As for the software, the G3 runs a build of Android 4.4.2 with OEM modifications. The modifications are actually pretty good too. There's very little to offend the eye and LG's ROM is fast. The on-screen navigation buttons are finally in the correct arrangement and the notification shade can be stripped down to a Nexus level of cleanliness. LG's launcher isn't the best I've seen and I wish someone would decide if LG's UI is supposed to have round things or square things. Right now it's a mix of both.

The single biggest difference between the G3 and the Nexus 5 is that LG and Sprint have to handle the OTA updates for the G3. The Nexus 5, even if you buy it through Sprint, gets updates right from the source. There's nothing wrong with KitKat on the G3, but you'll want Android L on it come this fall. Like most new devices, this one will run you $200 on contract.

And on to the Nexus 5, which is still a great phone, despite its age. I quite like the soft touch material the makes up most of the N5's casing, but some link it feels cheap. Either way, it's very comfortable to hold and feels solid. This is an LG phone, but it lacks all of LG's favorite hardware quirks like the rear-facing buttons and high-end camera sensors. the Nexus 5 gets by with its 8MP shooter, but it's really just okay.

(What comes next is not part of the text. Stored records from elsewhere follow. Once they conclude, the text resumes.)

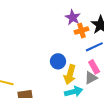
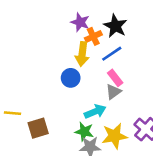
yellow arrow: (70, 75) -> (82, 54), moved

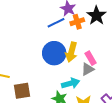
yellow arrow: (82, 54) -> (71, 52), moved
blue line: (112, 54) -> (56, 23), moved
blue circle: (71, 78) -> (54, 53), size x1.5

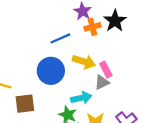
blue line: (56, 23) -> (60, 38), moved
yellow arrow: (71, 52) -> (84, 62), turned -90
blue circle: (54, 53) -> (51, 71), moved

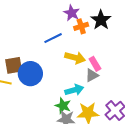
blue circle: (51, 71) -> (30, 74), moved
brown square: (25, 104) -> (14, 65), moved

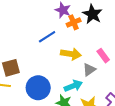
pink rectangle: (95, 64) -> (103, 56), moved
blue circle: (30, 74) -> (38, 88), moved

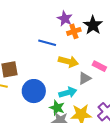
blue line: (47, 37) -> (47, 43), turned 42
pink rectangle: (103, 56) -> (99, 66), turned -32

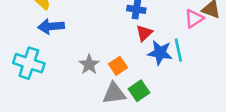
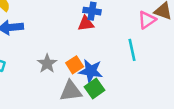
red triangle: (144, 33) -> (86, 24), moved, turned 35
blue star: (160, 53) -> (91, 71), moved

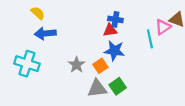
cyan line: (132, 50) -> (150, 39), moved
blue star: (91, 71) -> (114, 51), moved

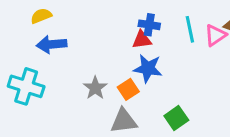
yellow semicircle: (38, 13) -> (41, 16), turned -64
cyan line: (150, 39) -> (190, 29), moved
green square: (118, 86) -> (176, 118), moved

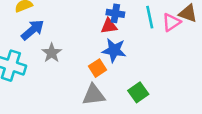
blue arrow: (52, 44) -> (33, 30), turned 145
gray star: (95, 88) -> (52, 53), moved

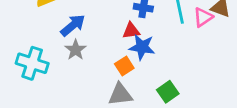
red triangle: (109, 26) -> (131, 31), moved
blue arrow: (33, 30) -> (73, 25), moved

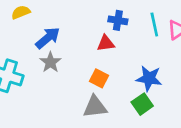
blue star: (142, 47) -> (149, 78), moved
orange square: (124, 66) -> (99, 78), turned -30

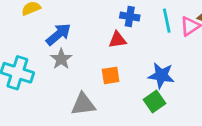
orange square: (99, 78) -> (111, 75), turned -36
gray triangle: (95, 107) -> (83, 104), moved

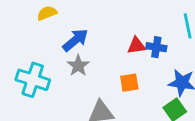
blue cross: (130, 17) -> (156, 47), moved

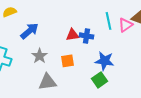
gray star: (78, 66) -> (40, 56), moved

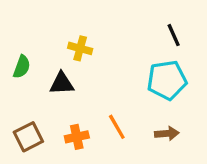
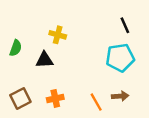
orange line: (117, 127) -> (96, 102), moved

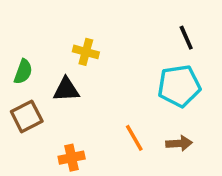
brown square: (20, 98) -> (27, 116), moved
orange cross: (55, 98) -> (72, 158), moved
orange line: (96, 102) -> (134, 138), moved

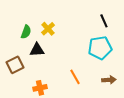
yellow cross: (86, 52) -> (48, 29), turned 32
green semicircle: (23, 72) -> (26, 32), moved
brown arrow: (179, 143) -> (109, 80), moved

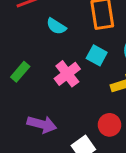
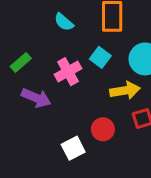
purple arrow: (42, 124) -> (36, 98), moved

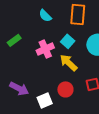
yellow arrow: (125, 90) -> (68, 63), moved, turned -132
purple arrow: (36, 98) -> (19, 89), moved

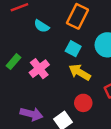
orange rectangle: (78, 14) -> (77, 16), turned 35
pink cross: (45, 49) -> (39, 69), moved

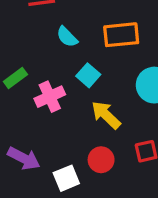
orange rectangle: (77, 16) -> (121, 35), turned 45
cyan square: (73, 49) -> (88, 75), moved

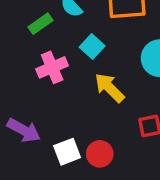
green rectangle: (15, 78) -> (41, 24), moved
red circle: (101, 160) -> (100, 154), moved

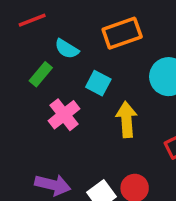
yellow arrow: (109, 88) -> (126, 120), turned 56

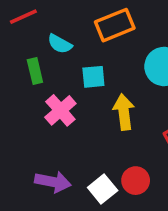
green rectangle: (41, 74) -> (35, 71), turned -50
cyan square: (98, 83) -> (93, 77), turned -30

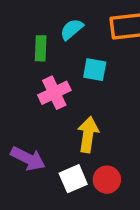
cyan semicircle: (60, 44) -> (72, 29), turned 95
yellow arrow: (124, 112) -> (88, 134), moved

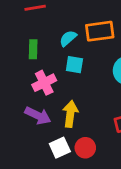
cyan semicircle: (72, 29) -> (68, 38), moved
purple arrow: (28, 159) -> (38, 116), moved

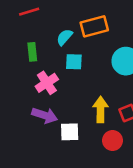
yellow arrow: (70, 114) -> (100, 109), moved
white square: (60, 148) -> (70, 132), moved, turned 30
red circle: (85, 148) -> (113, 141), moved

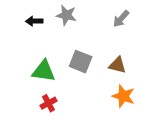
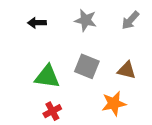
gray star: (66, 15) -> (86, 20), moved
orange star: (123, 96) -> (114, 103), moved, turned -30

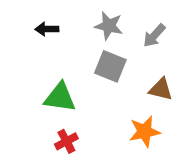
gray arrow: (130, 20) -> (154, 36), moved
gray square: (87, 66) -> (110, 66), moved

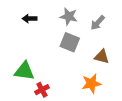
green triangle: (60, 97) -> (24, 71), moved

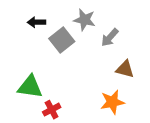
gray arrow: (98, 23) -> (110, 37), moved
gray square: (70, 42) -> (62, 40), moved, turned 30

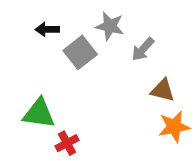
orange star: (112, 102) -> (174, 127), moved

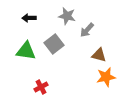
gray square: (80, 52) -> (54, 44), moved
green triangle: (39, 113) -> (26, 51), moved

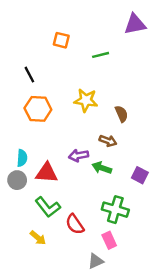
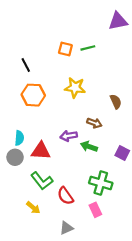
orange square: (61, 40) -> (65, 49), moved
brown semicircle: (121, 114) -> (116, 102), moved
gray triangle: (96, 261) -> (66, 228), moved

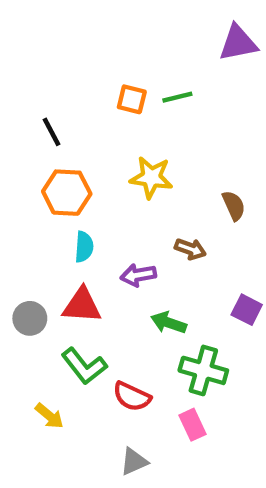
cyan semicircle: (19, 138) -> (84, 247), moved
green arrow: (89, 147) -> (169, 323), moved
red semicircle: (65, 196) -> (132, 396), turned -30
yellow arrow: (33, 208) -> (49, 416), moved

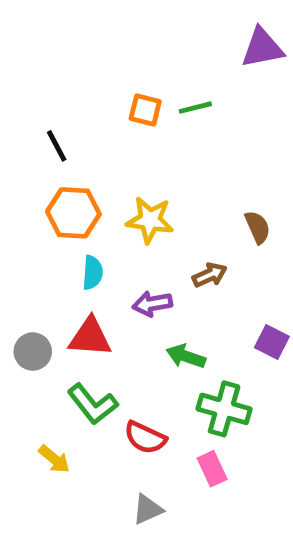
yellow star: (151, 177) -> (150, 220), moved
brown arrow: (190, 249) -> (210, 275), turned -44

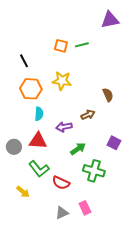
yellow star: (150, 220) -> (62, 81), moved
green arrow: (186, 356) -> (78, 149), turned 126
pink rectangle: (212, 469) -> (85, 208), moved

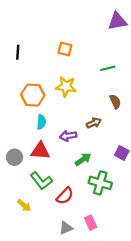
green line: (82, 45) -> (108, 68), moved
black line: (24, 61) -> (18, 52), moved, turned 32
red semicircle: (61, 183) -> (65, 196), turned -72

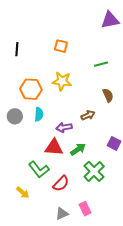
red triangle: (40, 151) -> (54, 147), moved
gray circle: (15, 157) -> (15, 116), moved
green cross: (100, 183) -> (94, 171), turned 30

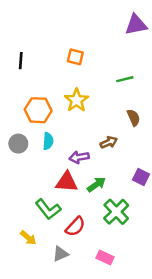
yellow star: (62, 81) -> (77, 100), turned 30
pink rectangle: (85, 209) -> (105, 258), turned -40
gray triangle: (62, 214) -> (60, 254), moved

Inside is a Snapdragon 800, 2GB of RAM, and 16GB of storage without a microSD slot. The non-removable 2300mAh battery makes it through about one day of use, but the G3 has insane standby time. Even with the larger cell, though, the G3 is only a little better in terms of screen on time (it's the cost of having a 1440p screen). The Nexus 5 is overall a very fast device. The N5's 5-inch 1080p LCD is very crisp and accurate colors, but it's fairly average these days.

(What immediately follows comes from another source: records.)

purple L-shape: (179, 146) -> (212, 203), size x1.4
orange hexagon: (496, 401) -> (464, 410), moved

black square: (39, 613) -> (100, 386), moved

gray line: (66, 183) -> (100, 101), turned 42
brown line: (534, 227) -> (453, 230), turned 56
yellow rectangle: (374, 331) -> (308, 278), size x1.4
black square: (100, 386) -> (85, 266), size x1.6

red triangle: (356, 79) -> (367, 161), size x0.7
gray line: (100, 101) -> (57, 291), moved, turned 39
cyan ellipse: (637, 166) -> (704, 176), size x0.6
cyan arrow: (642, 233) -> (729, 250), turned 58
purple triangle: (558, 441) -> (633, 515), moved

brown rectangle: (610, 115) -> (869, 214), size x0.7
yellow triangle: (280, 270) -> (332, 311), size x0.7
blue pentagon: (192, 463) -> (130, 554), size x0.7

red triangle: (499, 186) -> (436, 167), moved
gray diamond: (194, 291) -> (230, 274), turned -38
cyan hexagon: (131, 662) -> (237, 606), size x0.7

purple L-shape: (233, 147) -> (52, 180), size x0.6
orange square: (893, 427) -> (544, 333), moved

The software is where a Nexus truly shines. You get updates directly from Google, there's no carrier bloat, and the interface is very consistent. Google has made big strides in interface and usability in the last few iterations of Android. The stock build is a little light on features, but it's incredibly fast and reliable.

The N5 is definitely getting old, but it's still your best bet if having the latest and greatest is important to you. The G3 might have a higher-resolution screen and more RAM, but only the Nexus 5 is going to have Android L right away. This is a $100 device on Sprint right now, but you should really get it from Google if possible You avoid the contract and it's only $349, which is cheap for an unlocked device.

I suppose the Nexus 5 is still the best overall pick on Sprint, but the LG G3 is very close behind. Basically, if you want to take nicer pictures, the G3 is the way to go.